**ASSIGNMENT:**
Reproduce verbatim only the line that holds "Our Taxi Services" and the lines that follow it to the end of the listing.

**RECORDS FOR PROCESSING:**
━━━━━━━━━━━━━━━━

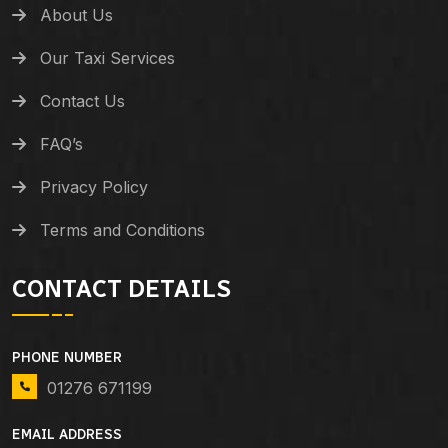
About Us
Our Taxi Services
Contact Us
FAQ’s
Privacy Policy
Terms and Conditions
CONTACT DETAILS
PHONE NUMBER
01276 671199
EMAIL ADDRESS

━━━━━━━━━━━━━━━━

**REPLY:**
Our Taxi Services
Contact Us
FAQ’s
Privacy Policy
Terms and Conditions
CONTACT DETAILS
PHONE NUMBER
01276 671199
EMAIL ADDRESS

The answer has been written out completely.